The partition function for a free fermion (just by itself, i.e. not coupled to any gauge fields) is:

$$Z[\bar{\eta},\eta]=\int \D \bar{\psi}\D\psi\exp\left(i\int d^4x\left[\bar{\psi}(i\not\partial-m+i\epsilon)\psi+\bar{\eta}\psi+\bar{\psi}\eta\right]\right)\tag{14.101}$$

We can (formally) evaluate this explicitly.

$$Z[\bar{\eta},\eta]=N\exp\left(i\int d^4x \int d^4y \,\left[\bar{\eta}(x)(i\not\partial-m+i\epsilon)^{-1}\eta(y)\right]\right) \tag{14.102}$$

With this we can calculate the 2-point function.

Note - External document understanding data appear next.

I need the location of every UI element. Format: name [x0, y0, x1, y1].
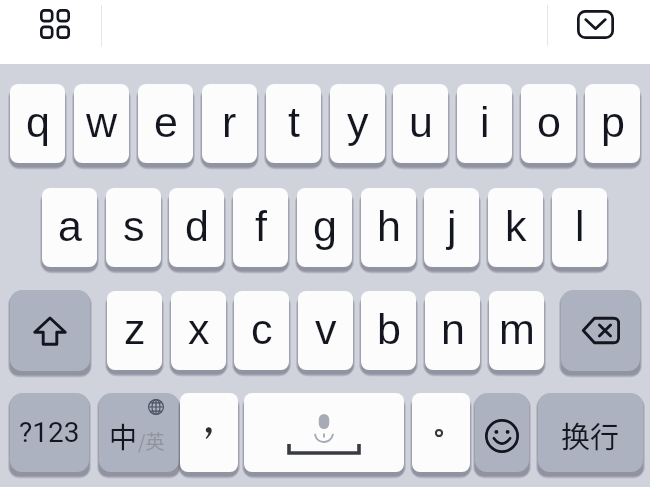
- staticText: q: [26, 98, 50, 146]
- staticText: o: [537, 98, 561, 146]
- button[interactable]: Shift: [10, 290, 90, 371]
- button[interactable]: Emoji: [475, 393, 529, 472]
- staticText: w: [86, 98, 118, 146]
- button[interactable]: q: [10, 84, 65, 163]
- staticText: v: [315, 305, 337, 353]
- button[interactable]: n: [425, 291, 480, 370]
- button[interactable]: Hide keyboard: [566, 0, 624, 48]
- button[interactable]: g: [297, 188, 352, 267]
- button[interactable]: y: [330, 84, 385, 163]
- button[interactable]: a: [42, 188, 97, 267]
- staticText: j: [447, 202, 457, 250]
- button[interactable]: Backspace: [561, 290, 640, 371]
- staticText: b: [377, 305, 401, 353]
- button[interactable]: p: [585, 84, 640, 163]
- button[interactable]: Comma: [180, 393, 238, 472]
- staticText: c: [251, 305, 273, 353]
- button[interactable]: r: [202, 84, 257, 163]
- button[interactable]: Keyboard apps: [22, 0, 88, 48]
- staticText: k: [505, 202, 527, 250]
- button[interactable]: u: [393, 84, 448, 163]
- staticText: u: [409, 98, 433, 146]
- staticText: h: [377, 202, 401, 250]
- button[interactable]: b: [361, 291, 416, 370]
- staticText: x: [188, 305, 210, 353]
- button[interactable]: s: [106, 188, 161, 267]
- button[interactable]: e: [138, 84, 193, 163]
- button[interactable]: Switch language: [99, 393, 179, 472]
- button[interactable]: t: [266, 84, 321, 163]
- staticText: r: [222, 98, 237, 146]
- staticText: y: [347, 98, 369, 146]
- button[interactable]: x: [171, 291, 226, 370]
- button[interactable]: k: [488, 188, 543, 267]
- button[interactable]: Space: [244, 393, 404, 472]
- staticText: t: [288, 98, 300, 146]
- staticText: 换行: [561, 414, 620, 456]
- button[interactable]: o: [521, 84, 576, 163]
- staticText: z: [124, 305, 146, 353]
- staticText: l: [575, 202, 585, 250]
- button[interactable]: Period: [412, 393, 470, 472]
- button[interactable]: w: [74, 84, 129, 163]
- staticText: m: [499, 305, 535, 353]
- staticText: s: [123, 202, 145, 250]
- button[interactable]: Symbols: [10, 393, 89, 472]
- staticText: ?123: [19, 416, 80, 449]
- button[interactable]: i: [457, 84, 512, 163]
- staticText: i: [480, 98, 490, 146]
- button[interactable]: v: [298, 291, 353, 370]
- staticText: p: [601, 98, 625, 146]
- staticText: f: [255, 202, 267, 250]
- button[interactable]: l: [552, 188, 607, 267]
- staticText: e: [154, 98, 178, 146]
- button[interactable]: c: [234, 291, 289, 370]
- staticText: g: [313, 202, 337, 250]
- staticText: 中: [109, 416, 138, 457]
- button[interactable]: h: [361, 188, 416, 267]
- staticText: /英: [138, 427, 165, 455]
- button[interactable]: f: [233, 188, 288, 267]
- button[interactable]: Enter: [538, 393, 643, 472]
- button[interactable]: z: [107, 291, 162, 370]
- button[interactable]: d: [169, 188, 224, 267]
- staticText: d: [185, 202, 209, 250]
- button[interactable]: j: [424, 188, 479, 267]
- staticText: n: [441, 305, 465, 353]
- staticText: a: [58, 202, 82, 250]
- button[interactable]: m: [489, 291, 544, 370]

$$\begin{align} \langle 0|T\left\{\psi(x)\bar{\psi}(y)\right\}|0\rangle&=(-i)^2\frac{1}{Z[0,0]}\left.\frac{\partial^2Z}{\partial \bar{\eta}(x)\partial \eta(y)}\right|_{\eta=\bar{\eta}=0}\\ &\overset{\color{red}{(?)}}{=}\frac{i}{i\not\partial-m+i\epsilon}\delta^{(4)}(x-y)\\ &=\int \frac{d^4p}{(2\pi)^4}\frac{i}{\not p-m+i\epsilon}e^{ip(x-y)} \tag{14.103} \end{align}$$

I have placed a red question mark over the step that confuses me.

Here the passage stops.